# Vigoro Red Lava Rocks



## Aqualady (Jan 14, 2013)

I got a bag at HD (http://www.homedepot.com/p/Vigoro-0-5-cu-ft-Decorative-Stone-Red-Lava-Rock-440897/100427379#). Are they safe for aquarium use?


----------



## Vepr (Jan 30, 2009)

I was considering using some as a base/wall behind some dragon stone so I am curious about this also. If you already have some you could put some in a bucket and raise the PH to see what happens.


----------



## Aqualady (Jan 14, 2013)

Yes I do have the bag but if its not safe I rather not open it so I can return it. So hopefully someone will chime in soon.


----------



## EntoCraig (Jun 7, 2010)

I have a canister filter full over them... No issues.


----------



## Aqualady (Jan 14, 2013)

EntoCraig said:


> I have a canister filter full over them... No issues.


Hi..is it the same bag? If so, how does it need to be prepped?
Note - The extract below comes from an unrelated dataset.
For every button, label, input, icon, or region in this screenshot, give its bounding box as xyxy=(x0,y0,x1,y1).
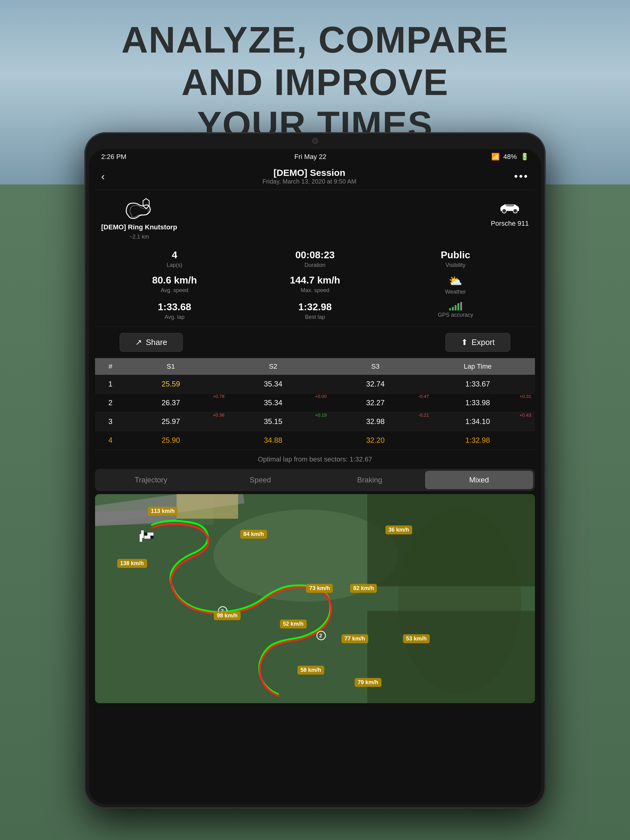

And are you using it for bio-media?


----------



## koiboi (Sep 4, 2011)

I've used it both in canister filters, wet drys, and in the tank itself. no issues.


----------



## lochaber (Jan 23, 2012)

Lava rock is all about the same stuff - basalt full of air bubbles.

It's been used for a long time in all sorts of aquaria, it's generally inert and won't affect the water chemistry.

The stuff is pretty dirty, so it might be worth washing/rinsing it, but other than that, should be fine.


----------



## Aqualady (Jan 14, 2013)

Thanks to all who took out the time to reply


----------